Hingga beberapa saat, dan ia mencium aroma sup ayam pertanda sarapannya hampir siap pagi ini.
[ii] Siang hari di musim dingin adalah waktu di mana Levi mengontak Hanji di antara suapan makan siangnya di kantin yang berepetisi. Hanji akan membalas suaranya dari telepon dengan ucapan tak jelas sebab ada banyak makanan di mulut, dan Levi yang sudah biasa hanya akan merotasi netra dengan sesekali peringatan yang tak pernah dihiraukan. Teleponnya terputus ketika jarum jam menunjuk angka satu tepat. Dan Levi akan bangkit berdiri, merapikan pakaiannya sekali lagi, dan melangkah gegas menuju ruangannya untuk bekerja kembali.
Hingga beberapa saat, dan jam tiga berdentang menandakan waktu kerjanya telah habis. Gegas selanjutnya ia derapkan untuk mejemput Hanji di gedung sebelah.
[iii] Sore hari di musim dingin adalah waktu di mana Hanji bergerak pelan menuju pantry sepulang kerja, memasak air panas hingga teko berteriak nyaring selama Levi bebersih diri, dan menyeduh teh hitam pekat yang menjadi favorit Levi. Menit-menit dan jam yang terlewat selanjutnya adalah kenyamanan, sesapan sesekali, sentuhan tak terprediksi, dan ciuman curi-curi. Tehnya tak akan habis sampai langit berubah gelap dan intensitas suhu berubah menggigit, memaksa salah satunya bangkit mendatangi perapian, menyalakannya dengan sabar hingga yang tersisa adalah kehangatan.
Hingga beberapa saat, dan keduanya berdiri dengan enggan, menyambut sisa pekerjaan yang perlu disiapkan untuk hari esok yang kembali datang lagi dan lagi.
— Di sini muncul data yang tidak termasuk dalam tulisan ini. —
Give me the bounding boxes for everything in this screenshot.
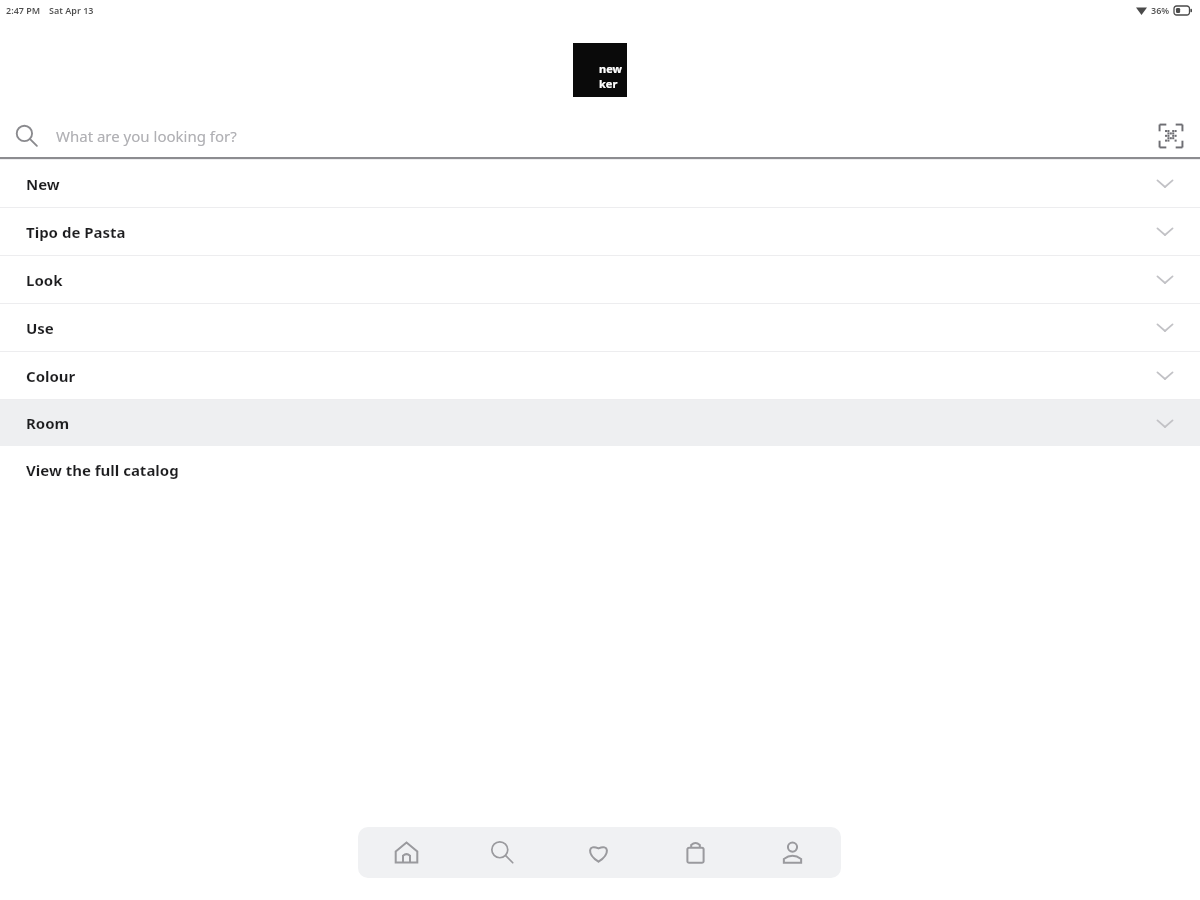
- staticText: 36%: [1151, 4, 1170, 16]
- staticText: new: [599, 61, 622, 76]
- staticText: New: [26, 174, 60, 194]
- staticText: ker: [599, 76, 618, 91]
- button[interactable]: Favourites: [550, 827, 647, 878]
- staticText: View the full catalog: [26, 460, 179, 480]
- button[interactable]: Tipo de Pasta: [0, 208, 1200, 255]
- button[interactable]: Account: [744, 827, 841, 878]
- staticText: What are you looking for?: [56, 126, 237, 146]
- staticText: Look: [26, 270, 63, 290]
- button[interactable]: Scan code: [1154, 119, 1188, 153]
- button[interactable]: Colour: [0, 352, 1200, 399]
- button[interactable]: Search: [454, 827, 550, 878]
- staticText: Tipo de Pasta: [26, 222, 126, 242]
- button[interactable]: Use: [0, 304, 1200, 351]
- staticText: Colour: [26, 366, 76, 386]
- button[interactable]: What are you looking for?: [0, 115, 1200, 157]
- staticText: Sat Apr 13: [49, 4, 94, 16]
- staticText: Use: [26, 318, 54, 338]
- button[interactable]: Room: [0, 400, 1200, 446]
- staticText: Room: [26, 413, 70, 433]
- button[interactable]: Look: [0, 256, 1200, 303]
- staticText: 2:47 PM: [6, 4, 41, 16]
- button[interactable]: Bag: [647, 827, 744, 878]
- button[interactable]: Home: [358, 827, 454, 878]
- button[interactable]: View the full catalog: [0, 446, 1200, 494]
- button[interactable]: New: [0, 160, 1200, 207]
- button[interactable]: Newker logo: [573, 43, 627, 97]
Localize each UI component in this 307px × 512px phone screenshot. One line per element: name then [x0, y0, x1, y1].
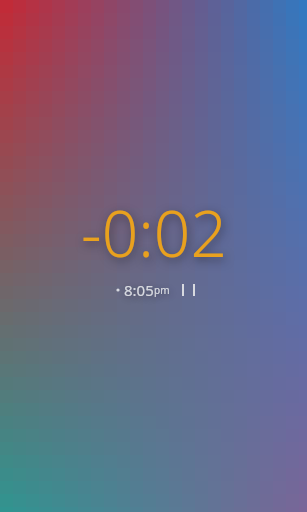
staticText: 8:05: [124, 280, 154, 300]
staticText: pm: [154, 283, 170, 297]
button[interactable]: -0:02: [81, 189, 227, 300]
button[interactable]: Pause: [182, 284, 195, 296]
staticText: -0:02: [81, 189, 227, 276]
button[interactable]: -0:02: [0, 0, 307, 512]
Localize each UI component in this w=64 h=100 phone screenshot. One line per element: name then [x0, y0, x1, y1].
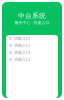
staticText: 中台系统	[18, 12, 46, 20]
staticText: 功能入口	[14, 36, 30, 41]
staticText: 功能入口	[14, 43, 30, 48]
staticText: 服务中心 · 快捷入口	[14, 20, 50, 25]
staticText: 功能入口	[14, 57, 30, 62]
staticText: 功能入口	[14, 50, 30, 55]
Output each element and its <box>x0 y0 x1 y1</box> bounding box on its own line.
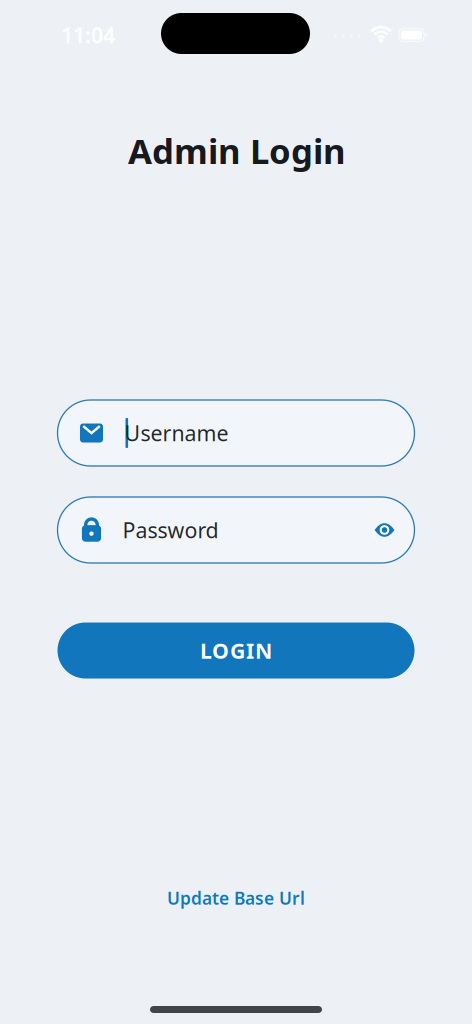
staticText: Password <box>122 516 218 544</box>
button[interactable]: Username <box>58 400 414 466</box>
button[interactable]: LOGIN <box>58 622 414 678</box>
button[interactable]: Show password <box>364 510 404 550</box>
staticText: 11:04 <box>61 21 115 49</box>
staticText: LOGIN <box>200 636 272 665</box>
button[interactable]: Password <box>58 497 414 563</box>
button[interactable]: Update Base Url <box>157 880 315 916</box>
staticText: Update Base Url <box>167 886 305 910</box>
staticText: Username <box>124 419 228 447</box>
staticText: Admin Login <box>128 128 346 174</box>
[iv] Malam hari di musim dingin adalah waktu di mana Levi menarik Hanji dari ruang kerja, menyumpal mulutnya yang terus memrotes dengan kecup-kecup ringan dan lengkung-lengkung hangat. Hanji masih protes sampai pintu ditutup, dikunci dari dalam, dan tangan Levi di pergelangan tangannya berpindah menuju pinggang-pinggang. Ada ciuman yang menyusul, napas-napas pendek, dan erangan tak sabar. Tangan Levi bergerak lagi, menuju tengkuk, sembari berjalan dengan sesekali tersandung. Butuh beberapa menit hingga keduanya mencapai ranjang, mengintimidasi sentuhan, dan memanaskan suhu khas menggigit musim dingin dengan tawa-tawa kecil di antara konvergasi tubuh yang tak cukup hanya sekali.
Hingga beberapa saat, dan keduanya terlelap dengan senyum melengkung indah di bibir masing-masing.
Setiap hari, setiap waktu.
Selalu ada ingatan-ingatan yang tak lesap pada hari di musim dingin, bagi Levi dan Hanji.
.
.
(end.)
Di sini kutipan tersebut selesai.